Die „OUI“-Kampagne: Einheit und Zukunftssicherung im Fokus
Auf der Seite der Befürworter der neuen Verfassung stehen zahlreiche führende Politiker, die sich für die Annahme des Verfassungsentwurfs starkmachen. Raymond Ndong Sima, Premierminister der Übergangsregierung und nationaler Koordinator der „OUI“-Kampagne, appellierte an die Bürger, die Verfassung zu unterstützen, um das Land auf eine stabile Grundlage zu stellen. „Diese Verfassung soll Regeln für ein geordnetes Miteinander schaffen, die unser Land dringend benötigt“, erklärte Ndong Sima in einer Rede in Mouila. Er betonte, dass diese Reform notwendig sei, um die Herausforderungen, die in den letzten Jahren zur Instabilität führten, zu überwinden.

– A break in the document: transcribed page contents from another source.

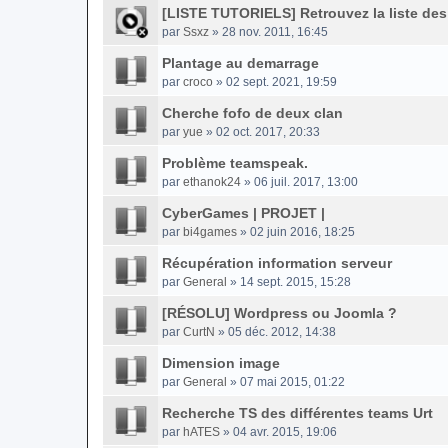
[LISTE TUTORIELS] Retrouvez la liste des t
par
Ssxz
» 28 nov. 2011, 16:45
Plantage au demarrage
par
croco
» 02 sept. 2021, 19:59
Cherche fofo de deux clan
par
yue
» 02 oct. 2017, 20:33
Problème teamspeak.
par
ethanok24
» 06 juil. 2017, 13:00
CyberGames | PROJET |
par
bi4games
» 02 juin 2016, 18:25
Récupération information serveur
par
General
» 14 sept. 2015, 15:28
[RÉSOLU] Wordpress ou Joomla ?
par
CurtN
» 05 déc. 2012, 14:38
Dimension image
par
General
» 07 mai 2015, 01:22
Recherche TS des différentes teams Urt
par
hATES
» 04 avr. 2015, 19:06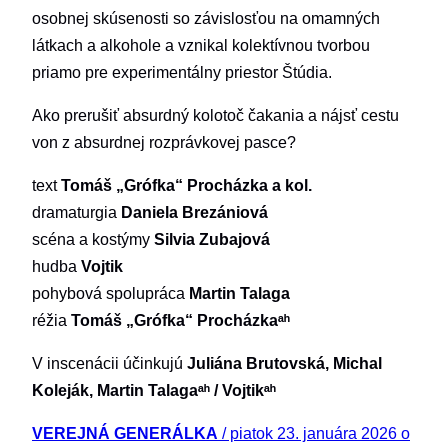
osobnej skúsenosti so závislosťou na omamných
látkach a alkohole a vznikal kolektívnou tvorbou
priamo pre experimentálny priestor Štúdia.
Ako prerušiť absurdný kolotoč čakania a nájsť cestu
von z absurdnej rozprávkovej pasce?
text
Tomáš „Grófka“ Procházka a kol.
dramaturgia
Daniela Brezániová
scéna a kostýmy
Silvia Zubajová
hudba
Vojtik
pohybová spolupráca
Martin Talaga
réžia
Tomáš „Grófka“ Procházkaᵃʰ
V inscenácii účinkujú
Juliána Brutovská, Michal
Koleják, Martin Talagaᵃʰ / Vojtikᵃʰ
VEREJNÁ GENERÁLKA
/ piatok 23. januára 2026 o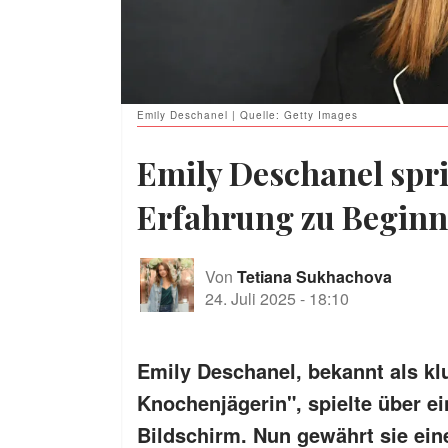
Emily Deschanel | Quelle: Getty Images
Emily Deschanel spri
Erfahrung zu Beginn 
Von
Tetiana Sukhachova
24. Juli 2025
-
18:10
Emily Deschanel, bekannt als kl
Knochenjägerin", spielte über e
Bildschirm. Nun gewährt sie ein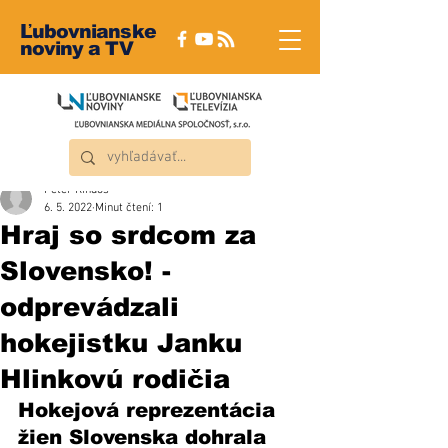
Ľubovnianske
noviny a TV
Peter Rindoš
6. 5. 2022
Minut čtení: 1
Hraj so srdcom za
Slovensko! -
odprevádzali
hokejistku Janku
Hlinkovú rodičia
Hokejová reprezentácia 
žien Slovenska dohrala 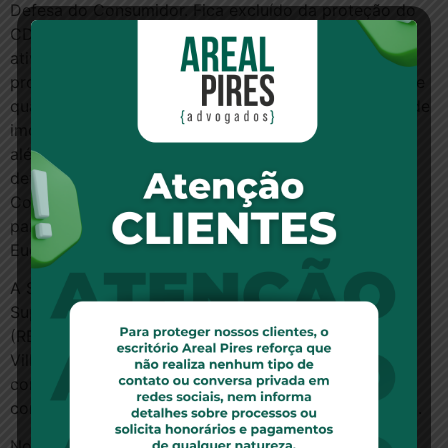
Defesa do Consumidor. Fica excluído da proteção do
CDC apenas aquele adquirente que desenvolve a
atividade de investimento de maneira reiterada e
profissional. (…) Na hipótese, a ré-apelante não trouxe
qualquer prova de que os autores fazem da compra de
imóveis uma atividade reiterada e profissional. Para
além disso, os próprios instrumentos contratuais
determinam a incidência do Código de Defesa do
Consumidor para a regulação da relação entre as
partes”, afirmou o relator, desembargador Fabio
Eugênio Dantas de Oliveira Lima.
A Súmula 184 do TJ-PE reafirma entendimento do
Superior Tribunal de Justiça no recurso especial
(REsp 1785802/SP), sob relatoria do ministro Ricardo
Villas Bôas Cueva. No entendimento do STJ, o
comprador de um imóvel pode se valer da legislação
consumerista mesmo não sendo seu destinatário final.
No acórdão, a 6ª Câmara Cível ainda reconheceu o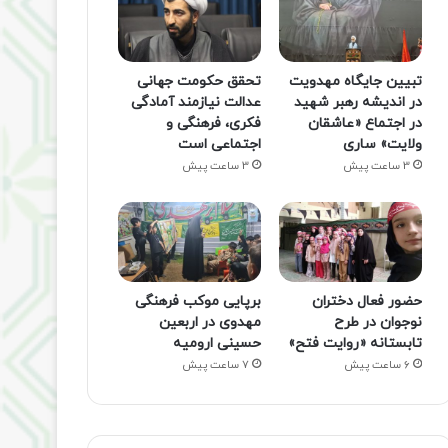
تبیین جایگاه مهدویت
تحقق حکومت جهانی
در اندیشه رهبر شهید
عدالت نیازمند آمادگی
در اجتماع «عاشقان
فکری، فرهنگی و
ولایت» ساری
اجتماعی است
3 ساعت پیش
3 ساعت پیش
حضور فعال دختران
برپایی موکب فرهنگی
نوجوان در طرح
مهدوی در اربعین
تابستانه «روایت فتح»
حسینی ارومیه
6 ساعت پیش
7 ساعت پیش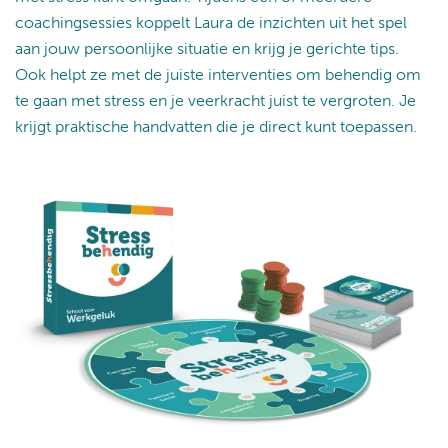
coachingsessies koppelt Laura de inzichten uit het spel
aan jouw persoonlijke situatie en krijg je gerichte tips.
Ook helpt ze met de juiste interventies om behendig om
te gaan met stress en je veerkracht juist te vergroten. Je
krijgt praktische handvatten die je direct kunt toepassen.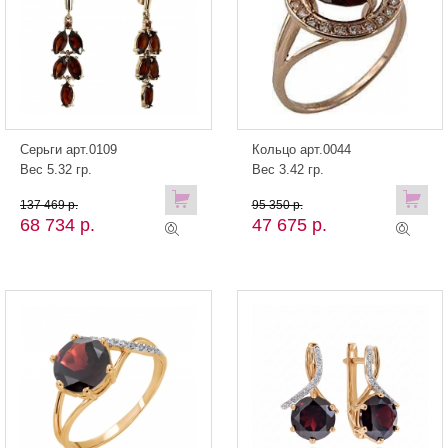
Серьги арт.0109
Кольцо арт.0044
Вес 5.32 гр.
Вес 3.42 гр.
137 469 р.
95 350 р.
68 734 р.
47 675 р.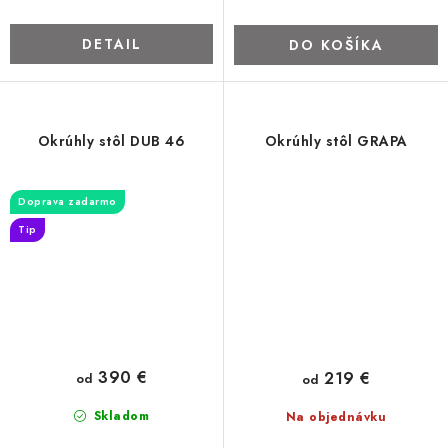
DETAIL
DO KOŠÍKA
Okrúhly stôl DUB 46
Okrúhly stôl GRAPA
Doprava zadarmo
Tip
390 €
219 €
od
od
Skladom
Na objednávku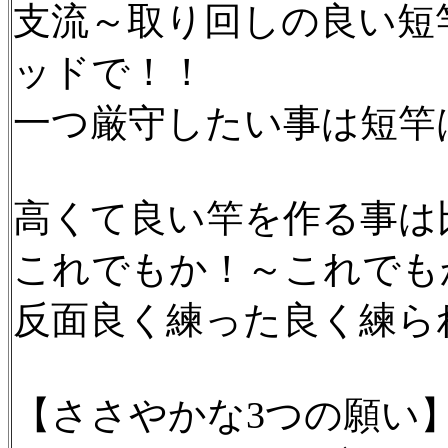
支流～取り回しの良い短
ッドで！！
一つ厳守したい事は短竿
高くて良い竿を作る事は
これでもか！～これでも
反面良く練った良く練ら
【ささやかな3つの願い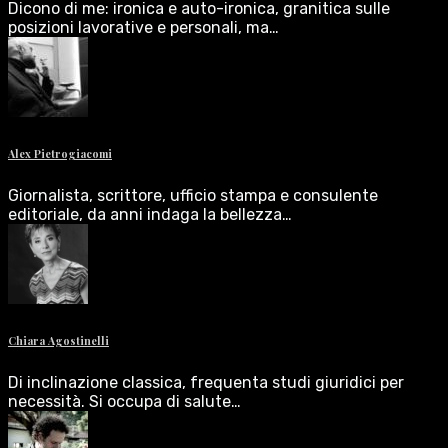
Dicono di me: ironica e auto-ironica, granitica sulle
posizioni lavorative e personali, ma…
Alex Pietrogiacomi
Giornalista, scrittore, ufficio stampa e consulente
editoriale, da anni indaga la bellezza…
Chiara Agostinelli
Di inclinazione classica, frequenta studi giuridici per
necessità. Si occupa di salute…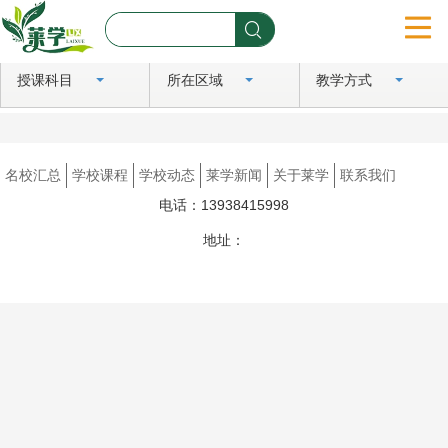
授课科目
所在区域
教学方式
首页
名校汇总
名校汇总
学校课程
学校动态
莱学新闻
关于莱学
联系我们
学校课程
电话：13938415998
学校动态
地址：
豫ICP备2024081183号
莱学新闻
关于莱学
联系我们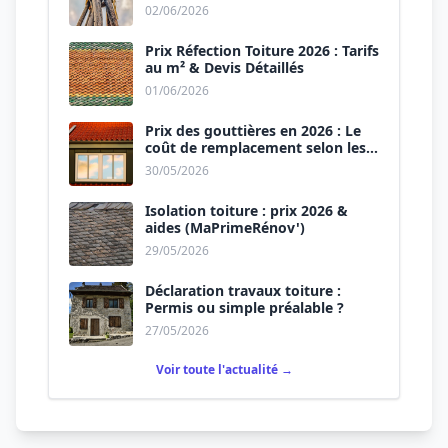
02/06/2026
Prix Réfection Toiture 2026 : Tarifs
au m² & Devis Détaillés
01/06/2026
Prix des gouttières en 2026 : Le
coût de remplacement selon les
matériaux
30/05/2026
Isolation toiture : prix 2026 &
aides (MaPrimeRénov')
29/05/2026
Déclaration travaux toiture :
Permis ou simple préalable ?
27/05/2026
Voir toute l'actualité →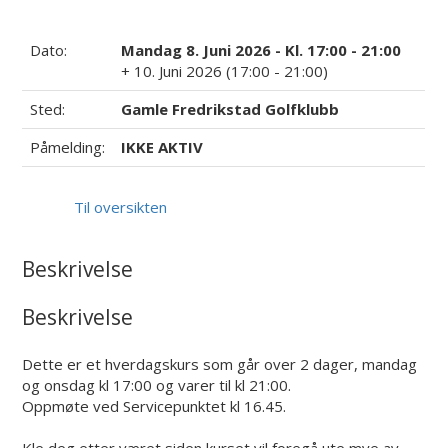
Dato:
Mandag 8. Juni 2026 - Kl. 17:00 - 21:00
+ 10. Juni 2026 (17:00 - 21:00)
Sted:
Gamle Fredrikstad Golfklubb
Påmelding:
IKKE AKTIV
Til oversikten
Beskrivelse
Beskrivelse
Dette er et hverdagskurs som går over 2 dager, mandag
og onsdag kl 17:00 og varer til kl 21:00.
Oppmøte ved Servicepunktet kl 16.45.
Kle deg etter været siden kurset vil foregå ute mye av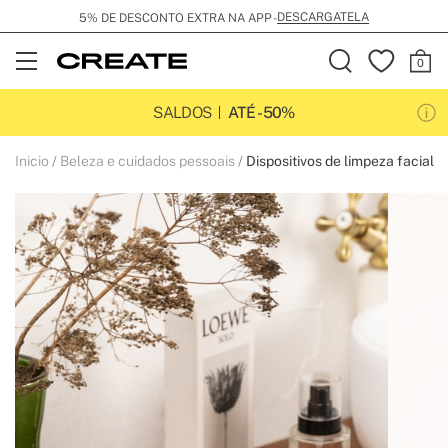
DESCARGATELA
5% DE DESCONTO EXTRA NA APP -
Open
Menu
SALDOS
ATÉ -50%
Inicio
Beleza e cuidados pessoais
Dispositivos de limpeza facial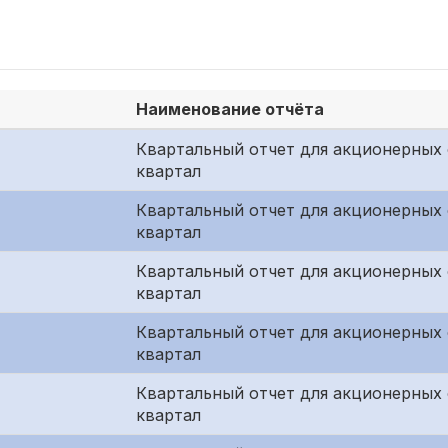
Наименование отчёта
Квартальный отчет для акционерных 
квартал
Квартальный отчет для акционерных 
квартал
Квартальный отчет для акционерных
квартал
Квартальный отчет для акционерных 
квартал
Квартальный отчет для акционерных 
квартал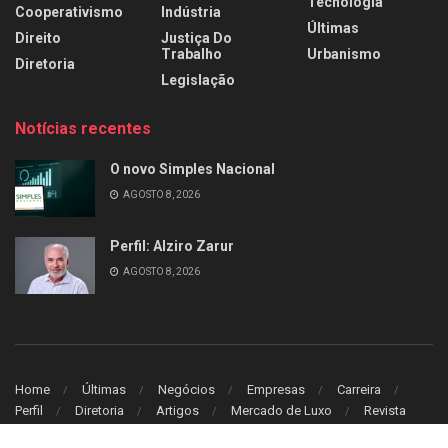
Tecnologia
Cooperativismo
Indústria
Últimas
Direito
Justiça Do
Trabalho
Urbanismo
Diretoria
Legislação
Notícias recentes
O novo Simples Nacional
AGOSTO 8, 2026
Perfil: Alziro Zarur
AGOSTO 8, 2026
Home
Últimas
Negócios
Empresas
Carreira
Perfil
Diretoria
Artigos
Mercado de Luxo
Revista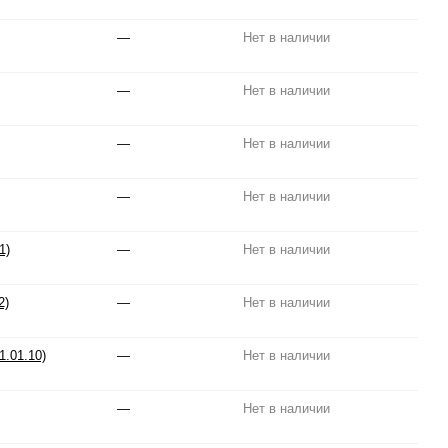
—
Нет в наличии
—
Нет в наличии
—
Нет в наличии
—
Нет в наличии
1)
—
Нет в наличии
2)
—
Нет в наличии
1.01.10)
—
Нет в наличии
—
Нет в наличии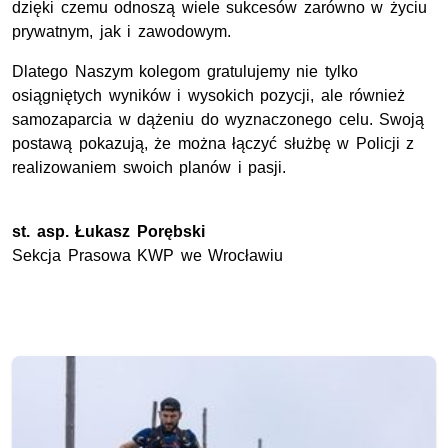
dzięki czemu odnoszą wiele sukcesów zarówno w życiu
prywatnym, jak i zawodowym.
Dlatego Naszym kolegom gratulujemy nie tylko
osiągniętych wyników i wysokich pozycji, ale również
samozaparcia w dążeniu do wyznaczonego celu. Swoją
postawą pokazują, że można łączyć służbę w Policji z
realizowaniem swoich planów i pasji.
st. asp. Łukasz Porębski
Sekcja Prasowa KWP we Wrocławiu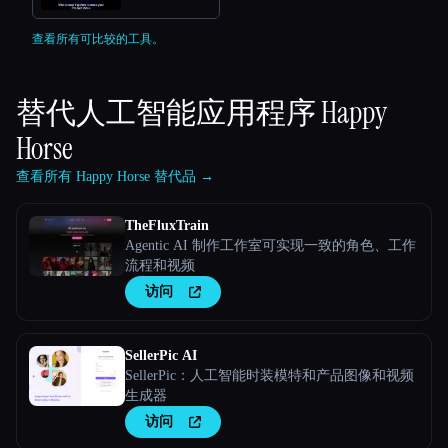
查看所有可比较的工具。
替代人工智能应用程序
Happy
Horse
查看所有 Happy Horse 替代品 →
TheFluxTrain
Agentic AI 制作工作室可实现一致的角色、工作
流程和视频
访问
SellerPic AI
SellerPic：人工智能时装模特和产品图像和视频
生成器
访问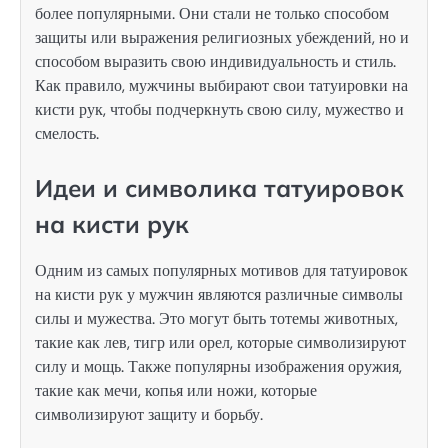
более популярными. Они стали не только способом
защиты или выражения религиозных убеждений, но и
способом выразить свою индивидуальность и стиль.
Как правило, мужчины выбирают свои татуировки на
кисти рук, чтобы подчеркнуть свою силу, мужество и
смелость.
Идеи и символика татуировок
на кисти рук
Одним из самых популярных мотивов для татуировок
на кисти рук у мужчин являются различные символы
силы и мужества. Это могут быть тотемы животных,
такие как лев, тигр или орел, которые символизируют
силу и мощь. Также популярны изображения оружия,
такие как мечи, копья или ножи, которые
символизируют защиту и борьбу.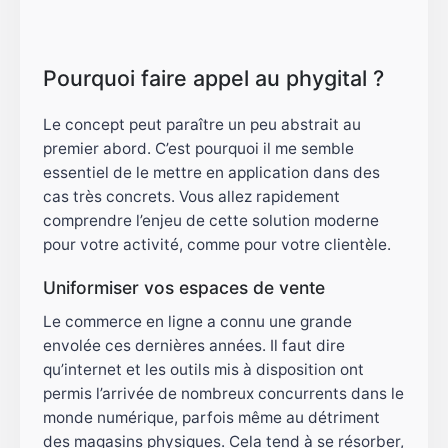
Pourquoi faire appel au phygital ?
Le concept peut paraître un peu abstrait au
premier abord. C’est pourquoi il me semble
essentiel de le mettre en application dans des
cas très concrets. Vous allez rapidement
comprendre l’enjeu de cette solution moderne
pour votre activité, comme pour votre clientèle.
Uniformiser vos espaces de vente
Le commerce en ligne a connu une grande
envolée ces dernières années. Il faut dire
qu’internet et les outils mis à disposition ont
permis l’arrivée de nombreux concurrents dans le
monde numérique, parfois même au détriment
des magasins physiques. Cela tend à se résorber,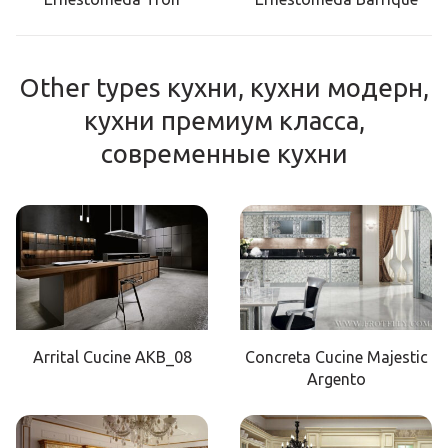
Other types кухни, кухни модерн,
кухни премиум класса,
современные кухни
Arrital Cucine AKB_08
Concreta Cucine Majestic
Argento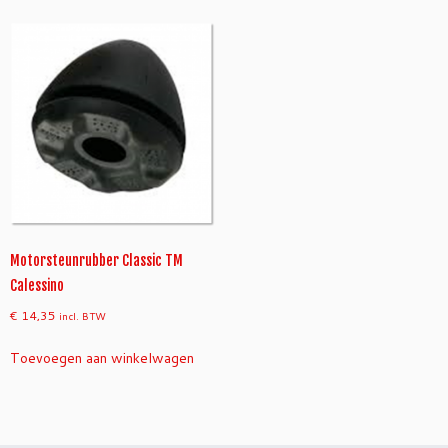
Motorsteunrubber Classic TM
Calessino
€
14,35
incl. BTW
Toevoegen aan winkelwagen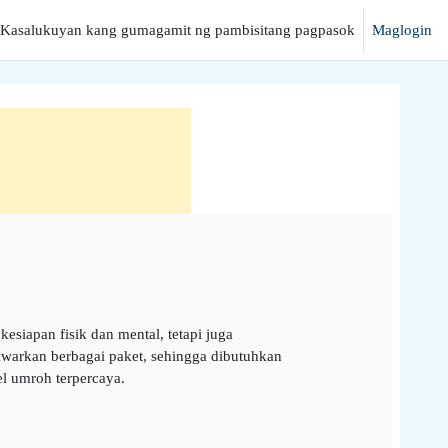
Kasalukuyan kang gumagamit ng pambisitang pagpasok
Maglogin
hanap
iapan fisik dan mental, tetapi juga
awarkan berbagai paket, sehingga dibutuhkan
el umroh terpercaya.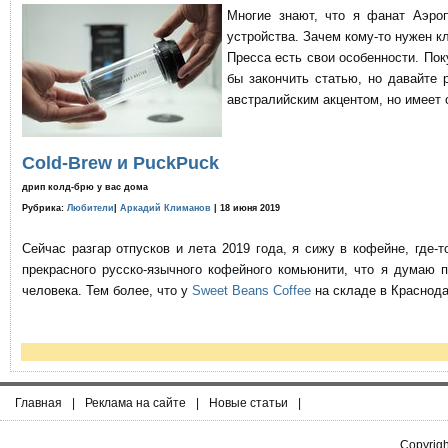
Многие знают, что я фанат Аэро
устройства. Зачем кому-то нужен к
Пресса есть свои особенности. По
бы закончить статью, но давайте 
австралийским акцентом, но имеет 
Cold-Brew и PuckPuck
дрип колд-брю у вас дома
Рубрика:
Любители
|
Аркадий Климанов
| 18 июня 2019
Сейчас разгар отпусков и лета 2019 года, я сижу в кофейне, где
прекрасного русско-язычного кофейного комьюнити, что я думаю 
человека. Тем более, что у
Sweet Beans Coffee
на складе в Краснода
Главная
|
Реклама на сайте
|
Новые статьи
|
Copyrig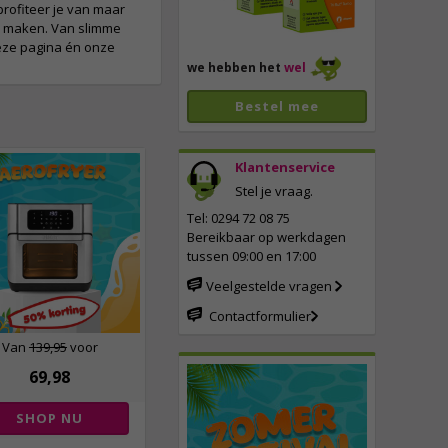
rofiteer je van maar
er maken. Van slimme
deze pagina én onze
we hebben het
wel
Bestel mee
Klantenservice
Stel je vraag.
Tel: 0294 72 08 75
Bereikbaar op werkdagen
tussen 09:00 en 17:00
Veelgestelde vragen
Contactformulier
Van
139,95
voor
69,98
SHOP NU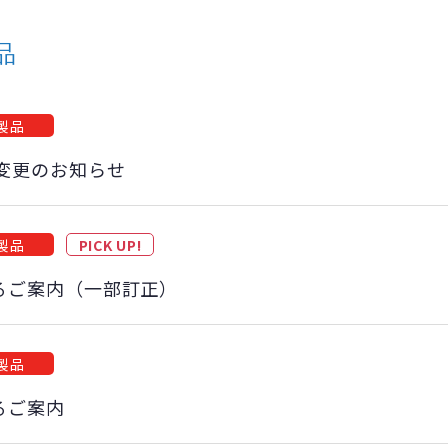
品
製品
様変更のお知らせ
製品
PICK UP!
るご案内（一部訂正）
製品
るご案内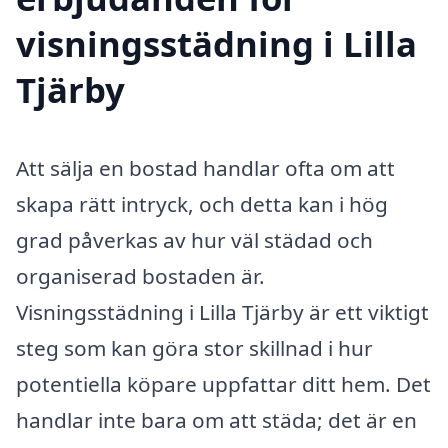
visningsstädning i Lilla
Tjärby
Att sälja en bostad handlar ofta om att
skapa rätt intryck, och detta kan i hög
grad påverkas av hur väl städad och
organiserad bostaden är.
Visningsstädning i Lilla Tjärby är ett viktigt
steg som kan göra stor skillnad i hur
potentiella köpare uppfattar ditt hem. Det
handlar inte bara om att städa; det är en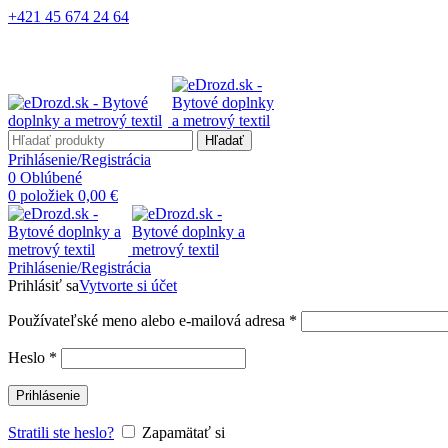
+421 45 674 24 64
Hľadať
Prihlásenie/Registrácia
0
Oblúbené
0
položiek
0,00
€
Prihlásenie/Registrácia
Prihlásiť sa
Vytvorte si účet
Používateľské meno alebo e-mailová adresa
*
Heslo
*
Prihlásenie
Stratili ste heslo?
Zapamätať si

Jean François Ndongou, Präsident der Nationalversammlung und Unterstützer des „OUI“, ergänzte: „Diese Verfassung gehört den Gabunern und ist ein Schritt in Richtung eines stabilen und geeinten Staates.“
Diese Haltung wird von weiteren führenden Politikern geteilt, darunter Guy Bertrand Mapangou, der Koordinator der „OUI“-Kampagne in der Region Ngounié. Mapangou rief die Wähler auf, ihre Differenzen beiseitezulegen und im Sinne einer gemeinsamen Zukunft zu stimmen: „Die Einheit ist unsere Stärke, und nur gemeinsam können wir eine stabile Zukunft aufbauen.“
Das Lager des „NON“: Kritischer Blick auf die Machtverteilung
Die Gegner des Verfassungsentwurfs, angeführt vom „Front du NON Objectif“, sehen die geplanten Verfassungsänderungen mit Sorge. Am 10. November hielt der „Front du NON Objectif“ eine Pressekonferenz ab, um seine Einwände ausführlich darzulegen. Jean Romain Moro Mbina, Sprecher des Bündnisses, erklärte: „Unser ‚NON‘ richtet sich objektiv gegen die Inhalte der Verfassung und nicht gegen parteipolitische Interessen oder persönliche Differenzen.“
Jean-Rémy Yama, Präsident des „Front du NON Objectif“ und Senator, erklärte in einer Erklärung: „Diese Verfassung gibt dem Präsidenten unverhältnismäßig viel Macht. Der Präsident könnte das Parlament auflösen und hat Einfluss auf die Ernennung von Richtern. Dadurch entsteht ein präsidentielles System, das die Gewaltenteilung gefährdet.“ Die Gegner argumentieren, dass ein solches System den Missbrauch von Macht fördern könnte und das politische Gleichgewicht in Gabun destabilisiert. „Für die Zukunft Gabuns sagen wir entschieden ‚Nein‘ zu einem Modell, das zu Machtkonzentration führen könnte“, betonte Yama.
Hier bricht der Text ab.